The last chapter runs into absolute brutality. I am accustomed to say that Gautier is a ruffian author, but if there is any ruffianism in Gautier more savage than that sentiment about the “skinful of champagne,” I do not know where to find it.

About such stuff as that I would say that it makes me sick, but it is not worth that—it simply makes me tired. One would not call it impudent, because it is so silly—it is the driveling of a fool. He will get me off in a corner now, will he, and probe my soul? “Out with it!—Why not confess that you'd like to live a life of dissipation if you only had the money!” Why, you poor fool, before I would live such a life, I'd have my eyes torn out, and my ears torn off, and my fingers, and my hands, and my feet. “Why not confess the wild joys of getting drunk on champagne!” Poor fool, I have never tasted champagne.


—“Perhaps that is just the reason,” you add. When the folly of a fool reaches its climax, the fool becomes a wit. But possibly that is it, I never was drunk.

—And yet I know something about drunkenness. I once buried a drunkard. He was my father. He died in a delirium.

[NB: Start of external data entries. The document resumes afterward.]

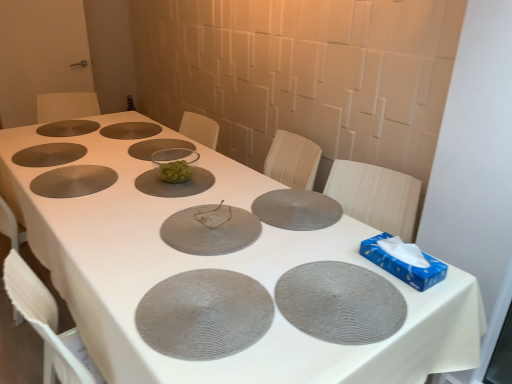 Find the location of a particular element. The height and width of the screenshot is (384, 512). free space that is in between gray textured placemat at center, positioned as the 10th glass plate in back-to-front order, and matte gray glass plate at upper left, placed as the first glass plate when sorted from back to front is located at coordinates (109, 195). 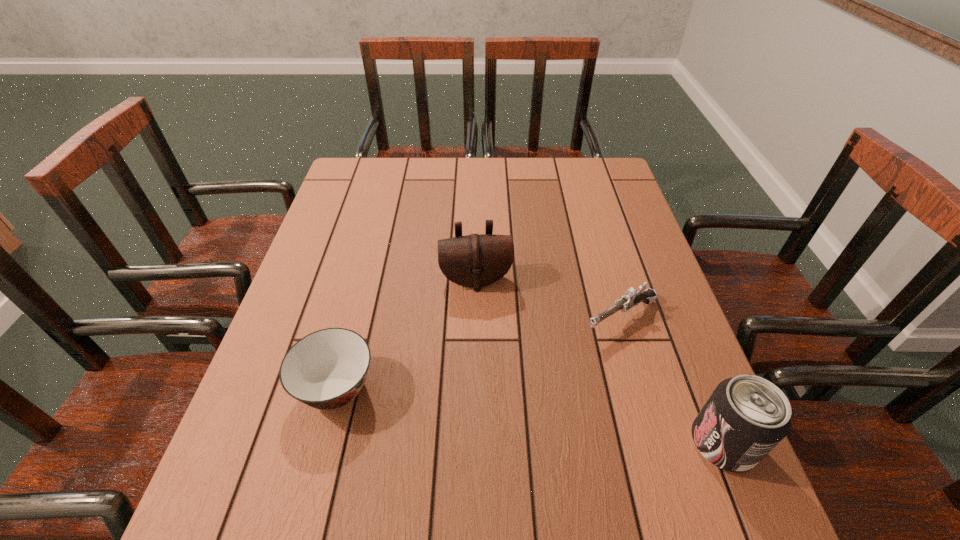 You are a GUI agent. You are given a task and a screenshot of the screen. Output one action in this format:
    pyautogui.click(x=<x>, y=<y>)
    Task: Click on the blank space that satisfies the following two spatial constraints: 1. on the back side of the leftmost object; 2. on the left side of the third object from right to left
    This screenshot has width=960, height=540.
    Given the screenshot: What is the action you would take?
    point(365,280)

Where is `vacant area that satisfies the following two spatial constraints: 1. on the front side of the soda can; 2. on the right side of the soup bowl`? The image size is (960, 540). vacant area that satisfies the following two spatial constraints: 1. on the front side of the soda can; 2. on the right side of the soup bowl is located at coordinates (323, 443).

Where is `free spot that satisfies the following two spatial constraints: 1. on the back side of the soup bowl; 2. on the left side of the gun`? The height and width of the screenshot is (540, 960). free spot that satisfies the following two spatial constraints: 1. on the back side of the soup bowl; 2. on the left side of the gun is located at coordinates (355, 318). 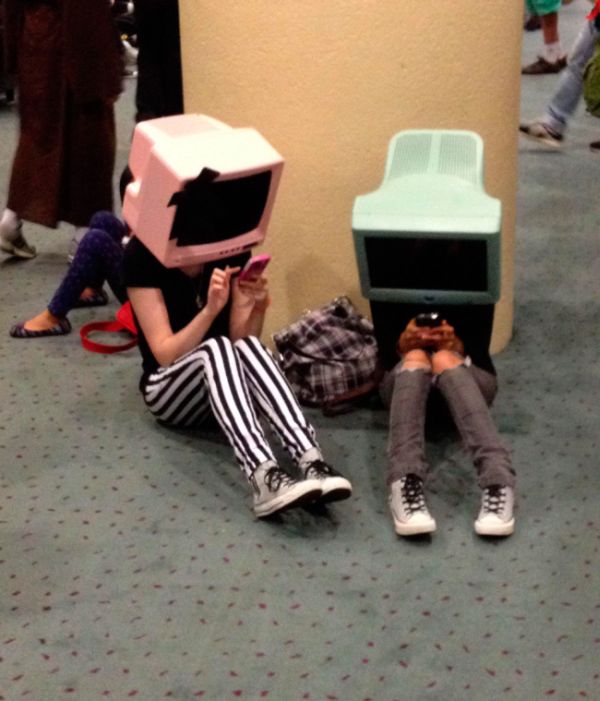 Identify the location of 3 colors in carpet. The height and width of the screenshot is (701, 600). (350, 659), (365, 662), (407, 646). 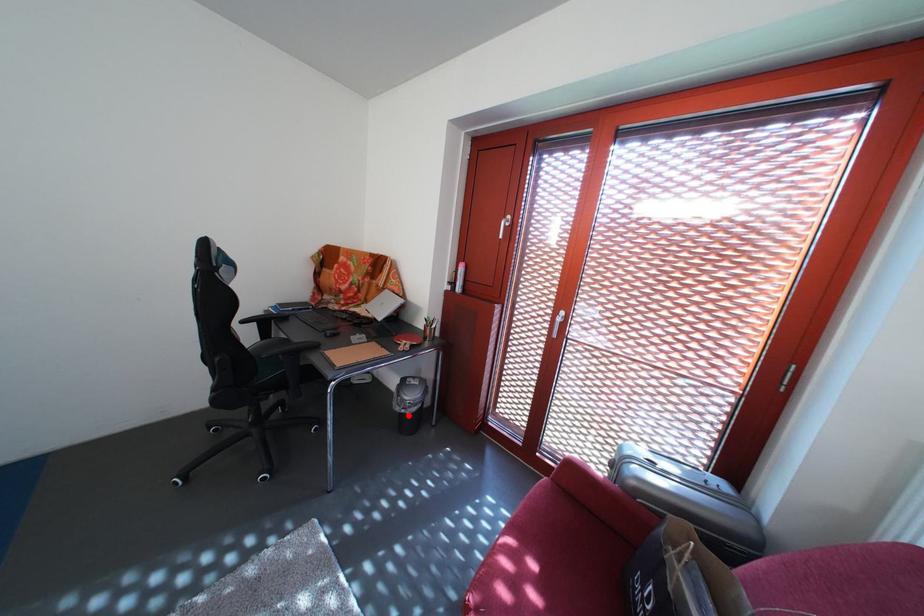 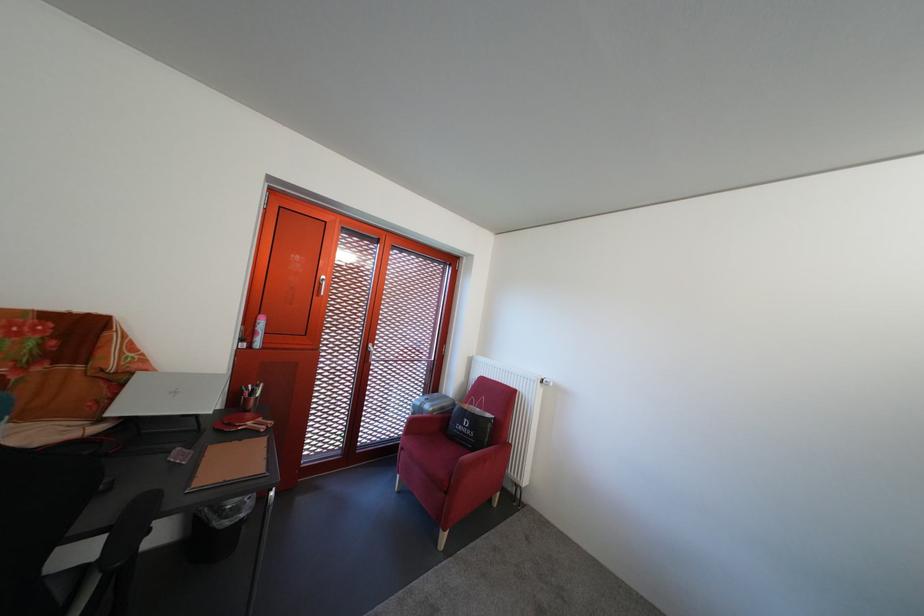 Locate, in the second image, the point that corresponds to the highlighted location in the first image.

(237, 530) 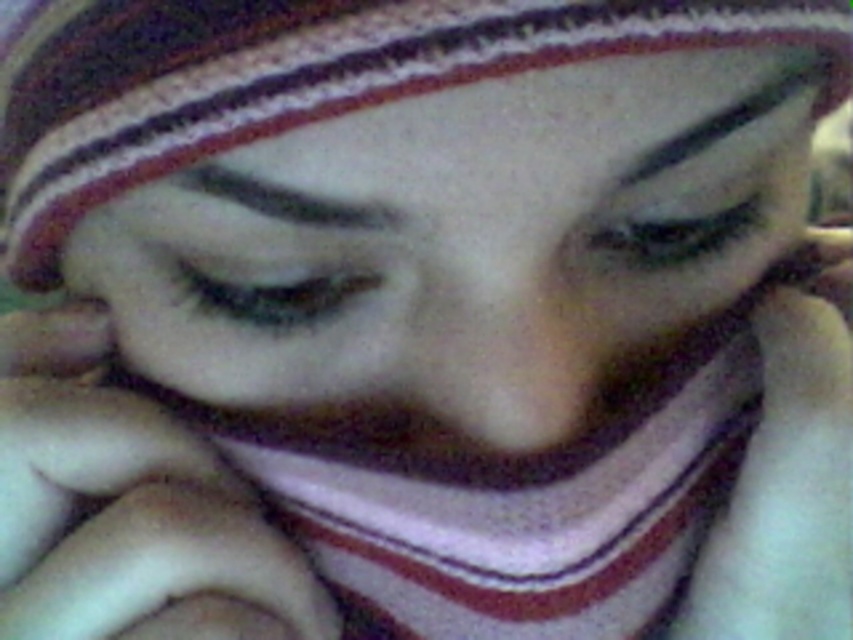 Based on the scene description, where is the matte white face at center located in the image?

The matte white face at center is located at point (x=463, y=252) in the image.

In the scene shown: You are an artist trying to sketch this scene. You need to decide the order to draw the points so that the one closer to the viewer is drawn first. Which point should you draw first, point (613,131) or point (759,328)?

Point (613,131) should be drawn first because it is in front of point (759,328).

Based on the scene description, what is located at the coordinates point [463,252]?

The point [463,252] is where the matte white face at center is located.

There must be something young about my attitude—men smile at me. But I do not find it easy to imagine evil of men. I do not mean the crowd—I do not philosophize about the crowd. But I mean the artists. I was looking at a picture of Musset the other day; it was a noble face—the face of a man; and in the face of a man I read dignity and power—high things that I love and bow before. Here are lips,—and lips are things that speak of beauty; here are eyes,—and eyes are things that seek the light. And now to gaze upon that face and say: “This man lived in foulness; he was the slave of hateful lust—he died rotten, and sodden with drink.”—I say that I do not find it easy.